一种浸埋式固态碳源制备单晶金刚石的方法,属于金刚石制备技术领域。采用氩气和氢气混合气体作为等离子体源气体,在混合气体中保持氩气和氢气的流量比为Ar/H2=2-4;氩气和氢气混合气体采用直流电弧激发方式,激发功率在10-30kW,使之受激为等离子体;沉积腔的原始真空在10-1Pa以下;采用无定形碳作为碳源,覆盖在钻有微孔的石墨支撑台上,无定形碳以范德华力和石墨表面相连,石墨支撑台上的微孔直径为2-8mm;基材为(100)晶面的单晶金刚石,通过钎焊固定在钼金属的基材托杆上,基材通过石墨支撑台上的微孔,浸埋在无定形碳中,在制备过程中基材温度保持在900-1100℃之间。
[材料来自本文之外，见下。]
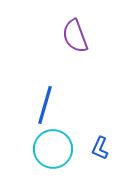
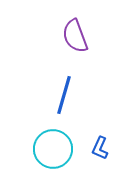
blue line: moved 19 px right, 10 px up
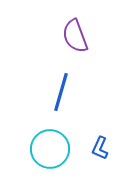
blue line: moved 3 px left, 3 px up
cyan circle: moved 3 px left
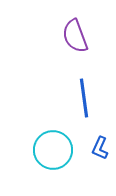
blue line: moved 23 px right, 6 px down; rotated 24 degrees counterclockwise
cyan circle: moved 3 px right, 1 px down
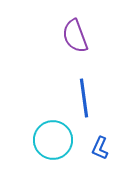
cyan circle: moved 10 px up
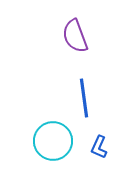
cyan circle: moved 1 px down
blue L-shape: moved 1 px left, 1 px up
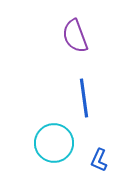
cyan circle: moved 1 px right, 2 px down
blue L-shape: moved 13 px down
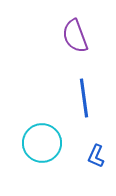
cyan circle: moved 12 px left
blue L-shape: moved 3 px left, 4 px up
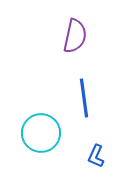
purple semicircle: rotated 148 degrees counterclockwise
cyan circle: moved 1 px left, 10 px up
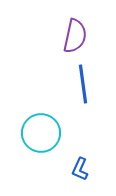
blue line: moved 1 px left, 14 px up
blue L-shape: moved 16 px left, 13 px down
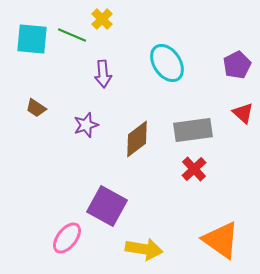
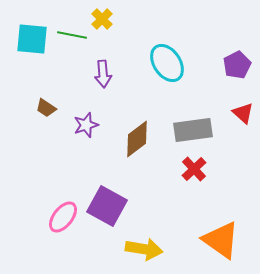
green line: rotated 12 degrees counterclockwise
brown trapezoid: moved 10 px right
pink ellipse: moved 4 px left, 21 px up
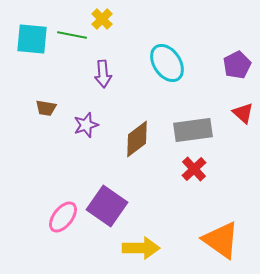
brown trapezoid: rotated 25 degrees counterclockwise
purple square: rotated 6 degrees clockwise
yellow arrow: moved 3 px left, 1 px up; rotated 9 degrees counterclockwise
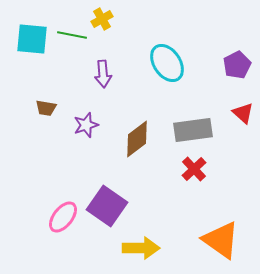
yellow cross: rotated 15 degrees clockwise
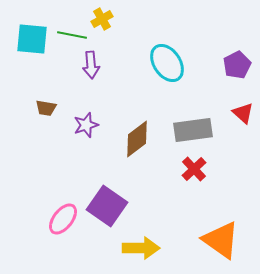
purple arrow: moved 12 px left, 9 px up
pink ellipse: moved 2 px down
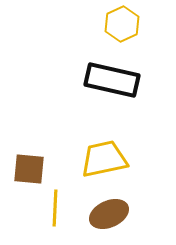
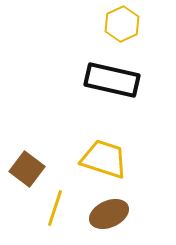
yellow trapezoid: rotated 30 degrees clockwise
brown square: moved 2 px left; rotated 32 degrees clockwise
yellow line: rotated 15 degrees clockwise
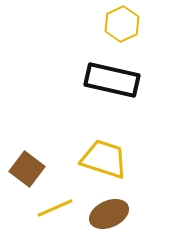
yellow line: rotated 48 degrees clockwise
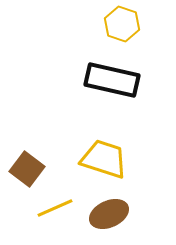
yellow hexagon: rotated 16 degrees counterclockwise
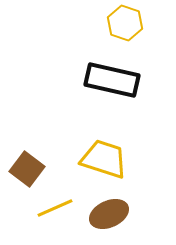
yellow hexagon: moved 3 px right, 1 px up
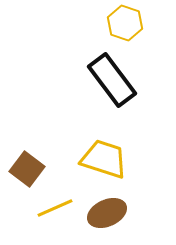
black rectangle: rotated 40 degrees clockwise
brown ellipse: moved 2 px left, 1 px up
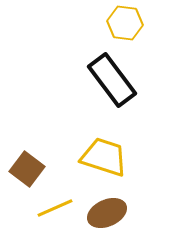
yellow hexagon: rotated 12 degrees counterclockwise
yellow trapezoid: moved 2 px up
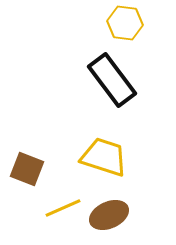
brown square: rotated 16 degrees counterclockwise
yellow line: moved 8 px right
brown ellipse: moved 2 px right, 2 px down
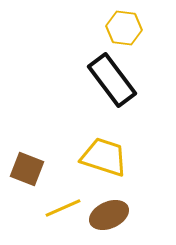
yellow hexagon: moved 1 px left, 5 px down
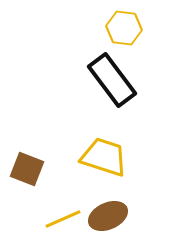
yellow line: moved 11 px down
brown ellipse: moved 1 px left, 1 px down
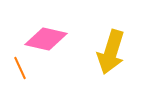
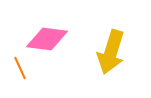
pink diamond: moved 1 px right; rotated 6 degrees counterclockwise
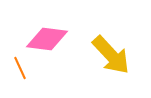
yellow arrow: moved 3 px down; rotated 60 degrees counterclockwise
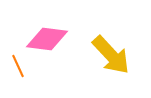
orange line: moved 2 px left, 2 px up
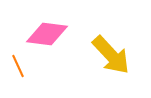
pink diamond: moved 5 px up
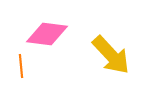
orange line: moved 3 px right; rotated 20 degrees clockwise
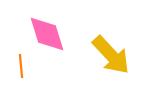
pink diamond: rotated 66 degrees clockwise
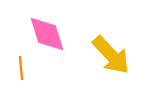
orange line: moved 2 px down
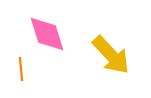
orange line: moved 1 px down
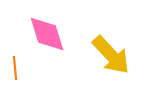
orange line: moved 6 px left, 1 px up
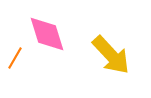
orange line: moved 10 px up; rotated 35 degrees clockwise
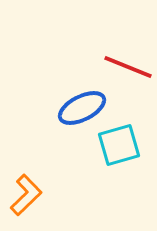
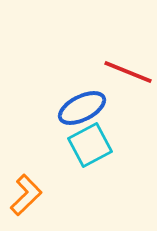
red line: moved 5 px down
cyan square: moved 29 px left; rotated 12 degrees counterclockwise
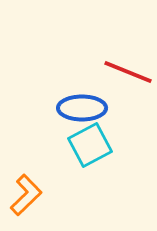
blue ellipse: rotated 27 degrees clockwise
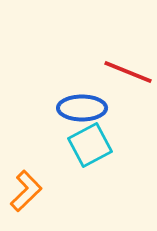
orange L-shape: moved 4 px up
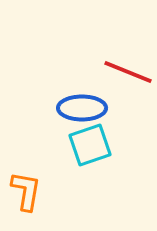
cyan square: rotated 9 degrees clockwise
orange L-shape: rotated 36 degrees counterclockwise
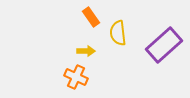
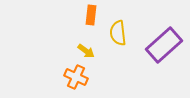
orange rectangle: moved 2 px up; rotated 42 degrees clockwise
yellow arrow: rotated 36 degrees clockwise
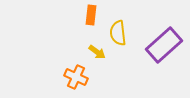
yellow arrow: moved 11 px right, 1 px down
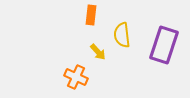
yellow semicircle: moved 4 px right, 2 px down
purple rectangle: rotated 30 degrees counterclockwise
yellow arrow: moved 1 px right; rotated 12 degrees clockwise
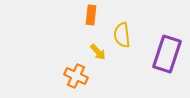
purple rectangle: moved 3 px right, 9 px down
orange cross: moved 1 px up
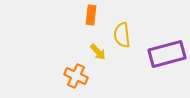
purple rectangle: rotated 57 degrees clockwise
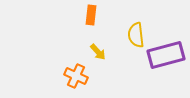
yellow semicircle: moved 14 px right
purple rectangle: moved 1 px left, 1 px down
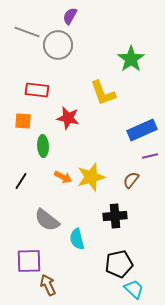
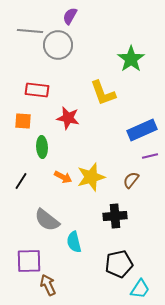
gray line: moved 3 px right, 1 px up; rotated 15 degrees counterclockwise
green ellipse: moved 1 px left, 1 px down
cyan semicircle: moved 3 px left, 3 px down
cyan trapezoid: moved 6 px right; rotated 80 degrees clockwise
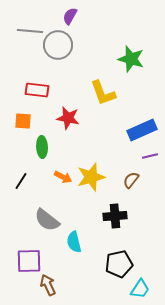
green star: rotated 20 degrees counterclockwise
优点在于,大量节约甲烷(CH4)的用量。

Description

浸埋式固态碳源制备单晶金刚石的方法
技术领域:
本发明属于金刚石制备技术领域,特别是提供了一种浸埋式固态碳源制备单晶金刚石的方法,在等离子体环境中,采用固态碳源制备单晶金刚石。
技术背景:
等离子体增强化学气相沉积金刚石多以气态碳氢化合物为碳源(J.C.Angus和C.C.Hayman,Science,241,(1988),913),近来,为了提高碳输运量,增加金刚石生长速度,一些液态碳源也被使用(M.Asmann,D.Kolman,J.Heberlein和E.Pfender,Diamond and Related Materials,9,(2000),13)。但是,还没有采用固态碳源进行等离子体增强化学气相沉积单晶金刚石的报道。
在制备单晶金刚石的技术中,固态碳源只有在高温高压方法(HTHP)中才能使用,并且需要借助催化剂的催化作用才能实现相转变从而得到单晶金刚石。(H.Sumiya,et al,J.Crystal Growth,237-239,(2002),1281)相对于高温高压方法,等离子体增强化学气相沉积方法(PECVD),其环境压强都低于大气压,称为低压沉积法(B.V.Spitsyn,L.L.Bouilov,and B.V.Derjaguin,J.Crystal.Growth,52(1981)219以及S.Matsumoto,Y.Sato,M.Kamo and N.Setaka,Jap.J.Appl.Phys.,21(4)(1982)L183)。以往认为在这样的环境下,碳基团是不能通过固态碳源来提供的,只有采用气态碳氢化合物(通常为甲烷(CH4))或者液态碳源,通过高温使其分解和离化,成为碳基团(J.C.Angus和C.C.Hayman,Science,241,(1988),913以及M.Asmann,D.Kolman,J.Heberlein和E.Pfender,Diamond and Related Materials,9,(2000),13)。这样的碳源因为密度低,碳基团的提供量少,使金刚石的生长速度很低。在这样的条件下,提高生长速度,往往造成气源和液源的大量浪费。
发明内容
发明目的在于提供一种浸埋式固态碳源制备单晶金刚石的方法,在等离子体增强化学气相沉积方法中使用固态碳源制备单晶金刚石。解决了气源和液源大量浪费的问题。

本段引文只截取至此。